(Saved data entries)
□ □ □ □
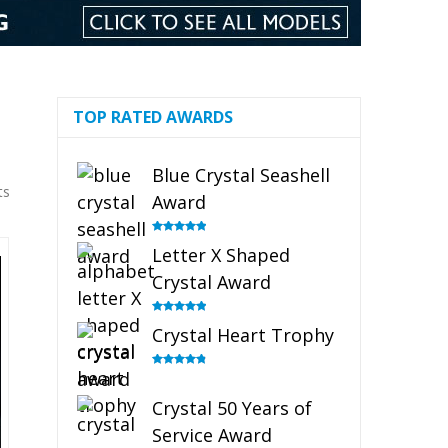
TOP RATED AWARDS
Blue Crystal Seashell
ts
Award
Rated
5.00
Letter X Shaped
out of 5
Crystal Award
Rated
5.00
Crystal Heart Trophy
out of 5
Rated
4.92
out of 5
Crystal 50 Years of
Service Award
□ □ □ □
Report each line above that includes the string "Crystal".

Blue Crystal Seashell
Crystal Award
Crystal Heart Trophy
Crystal 50 Years of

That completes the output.